Produziu a impressão de que essa decisão não foi
suficientemente elaborada. É comum que parte de nossa
burocracia geralmente não baseie suas decisões em
investigações cuidadosas realizadas por pessoal
especializado, dando lugar a improvisação, superficialidade e
subestimação do potencial de pesquisa do
país.Independentemente de suas boas intenções, muitas
vezes mostram insensibilidade aos problemas de
cidadania. Espero que tenham acertado em cheio - mesmo
por acaso - e desde o dia 8 de outubro que nós, Habaneros,
encontramos algum alívio nesta área de nossas angústias
cotidianas.
Anotações
 Marx, Carlos. A Capital , primeiro volume Editorial
Nacional de Cuba Havana 1962, p. 485
 Peña Farias, Angela. Regimes de bem-estar e pobreza
familiar em Cuba , Edit.Ciências Sociais, Havana 2017.
Texto baseado em sua tese de doutorado apresentada na
Corte de Sociologia em 2014. Os dados utilizados são deste
último texto.
 Klein, Naomi.
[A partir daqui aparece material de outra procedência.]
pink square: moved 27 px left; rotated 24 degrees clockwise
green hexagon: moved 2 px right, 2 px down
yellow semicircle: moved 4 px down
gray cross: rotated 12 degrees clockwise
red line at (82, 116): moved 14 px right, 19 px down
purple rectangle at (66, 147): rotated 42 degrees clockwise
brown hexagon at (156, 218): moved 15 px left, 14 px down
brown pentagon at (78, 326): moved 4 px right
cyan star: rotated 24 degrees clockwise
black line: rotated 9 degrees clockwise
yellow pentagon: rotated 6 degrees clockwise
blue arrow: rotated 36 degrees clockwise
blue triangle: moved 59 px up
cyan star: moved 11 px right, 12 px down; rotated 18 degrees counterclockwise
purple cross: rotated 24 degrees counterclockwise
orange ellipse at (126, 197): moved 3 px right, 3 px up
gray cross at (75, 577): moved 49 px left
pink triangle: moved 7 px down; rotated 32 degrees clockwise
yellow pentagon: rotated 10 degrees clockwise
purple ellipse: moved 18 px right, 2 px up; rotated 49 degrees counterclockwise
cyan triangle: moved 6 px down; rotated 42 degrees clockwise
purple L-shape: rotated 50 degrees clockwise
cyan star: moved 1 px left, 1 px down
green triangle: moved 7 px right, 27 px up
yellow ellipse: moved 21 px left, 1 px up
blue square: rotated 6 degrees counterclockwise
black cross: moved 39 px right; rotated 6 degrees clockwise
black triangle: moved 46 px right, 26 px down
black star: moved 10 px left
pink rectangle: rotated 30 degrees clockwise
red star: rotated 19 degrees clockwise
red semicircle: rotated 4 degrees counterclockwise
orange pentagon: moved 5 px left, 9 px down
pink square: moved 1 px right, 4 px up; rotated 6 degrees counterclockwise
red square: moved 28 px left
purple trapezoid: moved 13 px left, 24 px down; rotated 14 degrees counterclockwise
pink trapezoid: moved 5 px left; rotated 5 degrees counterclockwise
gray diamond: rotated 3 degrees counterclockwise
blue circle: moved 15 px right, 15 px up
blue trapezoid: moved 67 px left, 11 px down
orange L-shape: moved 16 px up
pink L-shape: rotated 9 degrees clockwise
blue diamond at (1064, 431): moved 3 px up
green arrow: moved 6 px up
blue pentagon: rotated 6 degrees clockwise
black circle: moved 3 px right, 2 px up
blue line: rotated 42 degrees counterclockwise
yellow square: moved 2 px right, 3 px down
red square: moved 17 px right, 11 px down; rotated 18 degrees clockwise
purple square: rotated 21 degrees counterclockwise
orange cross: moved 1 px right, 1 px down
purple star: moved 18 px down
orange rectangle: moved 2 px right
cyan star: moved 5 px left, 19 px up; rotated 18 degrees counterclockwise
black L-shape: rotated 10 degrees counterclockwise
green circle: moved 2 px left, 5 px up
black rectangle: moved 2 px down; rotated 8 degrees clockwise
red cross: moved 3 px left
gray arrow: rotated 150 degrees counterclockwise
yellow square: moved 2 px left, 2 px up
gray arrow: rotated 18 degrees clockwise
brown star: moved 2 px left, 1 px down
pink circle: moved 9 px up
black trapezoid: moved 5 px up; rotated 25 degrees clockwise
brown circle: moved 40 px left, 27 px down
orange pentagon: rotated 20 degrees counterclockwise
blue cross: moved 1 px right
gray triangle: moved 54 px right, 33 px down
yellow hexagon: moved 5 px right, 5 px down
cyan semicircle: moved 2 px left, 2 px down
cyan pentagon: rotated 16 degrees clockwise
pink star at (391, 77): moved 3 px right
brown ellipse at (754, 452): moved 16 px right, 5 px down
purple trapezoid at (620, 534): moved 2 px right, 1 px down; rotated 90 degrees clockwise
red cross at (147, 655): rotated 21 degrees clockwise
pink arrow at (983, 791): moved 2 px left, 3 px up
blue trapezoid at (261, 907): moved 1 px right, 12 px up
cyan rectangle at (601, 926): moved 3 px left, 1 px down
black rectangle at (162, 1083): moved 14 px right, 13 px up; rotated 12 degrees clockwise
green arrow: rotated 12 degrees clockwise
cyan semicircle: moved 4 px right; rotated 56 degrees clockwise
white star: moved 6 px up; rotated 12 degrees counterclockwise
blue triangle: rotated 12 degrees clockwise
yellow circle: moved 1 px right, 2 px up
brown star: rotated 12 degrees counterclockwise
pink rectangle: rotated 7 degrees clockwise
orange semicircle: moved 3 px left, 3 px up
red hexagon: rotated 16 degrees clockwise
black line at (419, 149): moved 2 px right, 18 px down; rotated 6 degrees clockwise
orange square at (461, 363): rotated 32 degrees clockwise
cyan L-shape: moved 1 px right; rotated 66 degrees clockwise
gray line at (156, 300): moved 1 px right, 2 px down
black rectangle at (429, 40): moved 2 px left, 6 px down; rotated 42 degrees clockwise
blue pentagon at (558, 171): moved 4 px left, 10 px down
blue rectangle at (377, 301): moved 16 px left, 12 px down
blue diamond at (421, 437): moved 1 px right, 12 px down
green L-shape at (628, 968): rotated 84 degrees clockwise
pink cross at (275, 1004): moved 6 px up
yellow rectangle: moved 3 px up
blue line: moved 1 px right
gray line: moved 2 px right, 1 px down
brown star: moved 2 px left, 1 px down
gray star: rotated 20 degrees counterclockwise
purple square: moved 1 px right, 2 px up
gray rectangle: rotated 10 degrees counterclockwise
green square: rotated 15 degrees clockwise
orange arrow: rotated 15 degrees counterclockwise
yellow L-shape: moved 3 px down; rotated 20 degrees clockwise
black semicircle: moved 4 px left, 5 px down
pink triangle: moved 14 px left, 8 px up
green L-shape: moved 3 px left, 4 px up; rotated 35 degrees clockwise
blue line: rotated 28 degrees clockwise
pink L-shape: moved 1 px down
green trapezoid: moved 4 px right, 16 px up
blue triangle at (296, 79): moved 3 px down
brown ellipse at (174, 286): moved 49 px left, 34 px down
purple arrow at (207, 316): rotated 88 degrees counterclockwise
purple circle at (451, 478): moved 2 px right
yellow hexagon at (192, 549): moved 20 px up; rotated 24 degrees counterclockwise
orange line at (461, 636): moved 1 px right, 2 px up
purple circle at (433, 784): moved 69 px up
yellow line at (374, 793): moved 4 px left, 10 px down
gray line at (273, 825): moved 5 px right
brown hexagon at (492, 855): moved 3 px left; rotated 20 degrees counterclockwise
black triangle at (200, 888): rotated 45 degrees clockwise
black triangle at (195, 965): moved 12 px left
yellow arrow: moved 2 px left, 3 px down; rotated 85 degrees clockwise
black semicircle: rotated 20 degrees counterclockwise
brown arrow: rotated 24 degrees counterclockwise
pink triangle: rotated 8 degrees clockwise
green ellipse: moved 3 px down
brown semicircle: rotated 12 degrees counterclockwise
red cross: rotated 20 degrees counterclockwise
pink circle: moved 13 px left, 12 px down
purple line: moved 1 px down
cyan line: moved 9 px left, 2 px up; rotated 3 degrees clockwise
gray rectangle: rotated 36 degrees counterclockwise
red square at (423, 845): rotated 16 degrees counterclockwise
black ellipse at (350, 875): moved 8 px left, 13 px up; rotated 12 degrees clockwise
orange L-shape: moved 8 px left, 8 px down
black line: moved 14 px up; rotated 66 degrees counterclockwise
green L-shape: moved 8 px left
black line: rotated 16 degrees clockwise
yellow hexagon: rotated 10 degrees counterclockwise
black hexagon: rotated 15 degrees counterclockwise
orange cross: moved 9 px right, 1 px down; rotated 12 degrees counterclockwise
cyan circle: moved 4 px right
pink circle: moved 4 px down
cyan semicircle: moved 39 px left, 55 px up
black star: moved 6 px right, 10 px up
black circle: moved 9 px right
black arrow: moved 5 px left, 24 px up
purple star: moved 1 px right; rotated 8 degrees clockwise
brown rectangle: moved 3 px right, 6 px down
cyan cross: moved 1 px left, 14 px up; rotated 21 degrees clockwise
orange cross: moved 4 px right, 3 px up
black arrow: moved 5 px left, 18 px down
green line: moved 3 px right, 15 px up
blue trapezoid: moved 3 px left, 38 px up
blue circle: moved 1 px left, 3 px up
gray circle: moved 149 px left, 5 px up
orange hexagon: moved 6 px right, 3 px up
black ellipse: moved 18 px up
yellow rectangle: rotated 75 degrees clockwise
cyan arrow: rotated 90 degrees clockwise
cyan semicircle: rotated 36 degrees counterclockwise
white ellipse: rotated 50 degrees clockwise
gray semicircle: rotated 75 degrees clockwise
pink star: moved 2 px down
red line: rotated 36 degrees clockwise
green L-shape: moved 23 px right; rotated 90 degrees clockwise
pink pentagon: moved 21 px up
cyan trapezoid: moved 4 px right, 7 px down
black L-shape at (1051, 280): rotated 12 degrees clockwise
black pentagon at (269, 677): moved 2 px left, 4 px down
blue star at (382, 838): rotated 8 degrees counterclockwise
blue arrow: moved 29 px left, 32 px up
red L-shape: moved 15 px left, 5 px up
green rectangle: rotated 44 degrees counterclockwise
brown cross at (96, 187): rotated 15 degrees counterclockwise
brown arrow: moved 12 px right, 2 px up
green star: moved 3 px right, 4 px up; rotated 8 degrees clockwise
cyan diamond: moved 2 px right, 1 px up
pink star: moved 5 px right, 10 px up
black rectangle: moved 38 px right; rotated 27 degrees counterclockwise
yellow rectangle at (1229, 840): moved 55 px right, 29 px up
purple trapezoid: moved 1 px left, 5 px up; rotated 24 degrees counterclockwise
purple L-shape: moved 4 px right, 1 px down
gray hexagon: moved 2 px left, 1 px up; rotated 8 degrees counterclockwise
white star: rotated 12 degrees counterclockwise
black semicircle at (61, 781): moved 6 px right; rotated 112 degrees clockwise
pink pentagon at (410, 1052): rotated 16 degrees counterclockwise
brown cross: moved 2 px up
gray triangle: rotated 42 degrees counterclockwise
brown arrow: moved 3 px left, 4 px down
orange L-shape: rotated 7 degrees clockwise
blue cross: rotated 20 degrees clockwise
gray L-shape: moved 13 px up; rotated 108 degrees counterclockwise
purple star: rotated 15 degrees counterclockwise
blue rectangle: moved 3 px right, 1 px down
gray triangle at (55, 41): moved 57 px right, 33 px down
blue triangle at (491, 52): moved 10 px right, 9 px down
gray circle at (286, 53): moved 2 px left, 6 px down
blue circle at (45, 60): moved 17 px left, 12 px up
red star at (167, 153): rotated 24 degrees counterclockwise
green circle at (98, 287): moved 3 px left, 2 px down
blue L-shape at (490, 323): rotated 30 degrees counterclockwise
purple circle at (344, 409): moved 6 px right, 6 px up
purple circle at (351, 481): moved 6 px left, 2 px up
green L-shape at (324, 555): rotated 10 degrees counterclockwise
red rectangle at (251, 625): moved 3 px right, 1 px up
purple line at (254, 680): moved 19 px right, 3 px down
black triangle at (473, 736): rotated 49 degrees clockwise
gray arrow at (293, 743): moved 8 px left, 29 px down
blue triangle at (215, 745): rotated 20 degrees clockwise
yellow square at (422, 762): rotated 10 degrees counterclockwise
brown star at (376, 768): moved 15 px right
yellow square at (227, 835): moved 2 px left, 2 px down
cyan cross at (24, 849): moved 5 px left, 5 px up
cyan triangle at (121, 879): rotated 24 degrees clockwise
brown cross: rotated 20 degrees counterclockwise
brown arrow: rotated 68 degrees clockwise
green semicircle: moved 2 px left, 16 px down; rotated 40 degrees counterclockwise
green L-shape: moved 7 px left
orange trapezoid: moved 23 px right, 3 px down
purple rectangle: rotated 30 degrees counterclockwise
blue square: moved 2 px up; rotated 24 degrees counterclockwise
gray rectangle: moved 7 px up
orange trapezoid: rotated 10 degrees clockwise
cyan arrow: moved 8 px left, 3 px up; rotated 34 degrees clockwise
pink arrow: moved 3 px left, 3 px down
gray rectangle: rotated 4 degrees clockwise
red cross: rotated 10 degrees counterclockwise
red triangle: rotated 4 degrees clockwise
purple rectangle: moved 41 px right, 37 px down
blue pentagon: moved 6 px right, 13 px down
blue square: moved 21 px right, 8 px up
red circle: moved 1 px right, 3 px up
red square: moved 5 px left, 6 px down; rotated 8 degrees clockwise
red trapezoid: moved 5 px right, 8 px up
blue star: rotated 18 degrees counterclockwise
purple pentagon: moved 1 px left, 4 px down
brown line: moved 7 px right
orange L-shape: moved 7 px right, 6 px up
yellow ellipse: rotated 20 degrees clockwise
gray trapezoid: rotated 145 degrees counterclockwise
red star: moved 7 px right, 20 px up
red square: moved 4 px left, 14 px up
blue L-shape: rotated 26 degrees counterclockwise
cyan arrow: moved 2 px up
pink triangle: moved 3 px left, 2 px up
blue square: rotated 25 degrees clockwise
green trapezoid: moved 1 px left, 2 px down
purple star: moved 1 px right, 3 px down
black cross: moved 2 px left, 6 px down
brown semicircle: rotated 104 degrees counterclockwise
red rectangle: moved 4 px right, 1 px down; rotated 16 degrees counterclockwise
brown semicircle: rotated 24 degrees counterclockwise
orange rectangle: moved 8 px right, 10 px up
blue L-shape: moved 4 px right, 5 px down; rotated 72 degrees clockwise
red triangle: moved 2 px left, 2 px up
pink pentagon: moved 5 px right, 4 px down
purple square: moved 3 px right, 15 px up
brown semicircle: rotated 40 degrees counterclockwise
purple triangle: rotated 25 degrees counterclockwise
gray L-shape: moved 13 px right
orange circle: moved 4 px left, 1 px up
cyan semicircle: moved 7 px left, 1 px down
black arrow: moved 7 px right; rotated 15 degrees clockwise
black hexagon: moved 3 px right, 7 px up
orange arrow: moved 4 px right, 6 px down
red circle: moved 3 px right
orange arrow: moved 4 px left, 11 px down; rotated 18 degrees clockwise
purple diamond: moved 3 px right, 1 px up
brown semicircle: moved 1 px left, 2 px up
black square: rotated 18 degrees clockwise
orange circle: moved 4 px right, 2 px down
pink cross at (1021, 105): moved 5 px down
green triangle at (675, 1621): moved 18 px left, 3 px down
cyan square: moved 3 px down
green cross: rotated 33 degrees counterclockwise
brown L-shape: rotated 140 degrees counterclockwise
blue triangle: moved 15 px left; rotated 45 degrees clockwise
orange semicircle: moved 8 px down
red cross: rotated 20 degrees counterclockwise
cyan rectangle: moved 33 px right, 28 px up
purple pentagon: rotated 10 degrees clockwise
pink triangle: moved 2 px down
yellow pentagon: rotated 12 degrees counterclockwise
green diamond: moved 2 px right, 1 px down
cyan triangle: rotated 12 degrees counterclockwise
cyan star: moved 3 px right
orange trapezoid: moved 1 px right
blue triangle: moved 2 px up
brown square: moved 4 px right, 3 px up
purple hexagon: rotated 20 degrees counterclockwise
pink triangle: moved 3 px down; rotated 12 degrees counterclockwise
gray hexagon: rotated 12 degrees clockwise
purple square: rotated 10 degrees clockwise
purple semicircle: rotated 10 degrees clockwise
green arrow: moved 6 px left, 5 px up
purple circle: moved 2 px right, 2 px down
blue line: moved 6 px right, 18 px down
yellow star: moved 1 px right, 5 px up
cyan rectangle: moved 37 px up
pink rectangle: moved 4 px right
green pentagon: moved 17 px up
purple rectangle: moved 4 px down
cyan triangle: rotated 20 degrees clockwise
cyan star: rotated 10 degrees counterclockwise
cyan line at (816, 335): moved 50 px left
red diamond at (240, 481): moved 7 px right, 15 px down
A doutrina do choque. O surgimento do
capitalismo de desastre , Edit.Social Sciences 2016. O autor
expõe detalhadamente numerosos exemplos de como os
desastres naturais nos países do Sul colocam seus
governos de joelhos diante das demandas das instituições
transnacionais e financeiras do sistema capitalista.
Ricardo J. Machado. Sociólogo Foi membro do Conselho de
Administração da revista Pensamiento Crítico e professor do
Departamento de Filosofia da Universidade de Havana. Doutor
em Ciências Econômicas pela Universidade de
Berlim. Assessor do Comitê Executivo do Conselho de
Ministros (1980-1994). Ele ensinou em universidades na
América Latina. Ele foi professor visitante na Universidade de
Berlim. Ele publicou vários textos relacionados à sua
especialidade: o fator humano nas organizações. Ele
trabalhou como consultor para as Nações Unidas. Ele publicou
seu livro mais recente em 2013 "Abra e mantenha um
negócio por conta própria", pela editora de Ciências Sociais.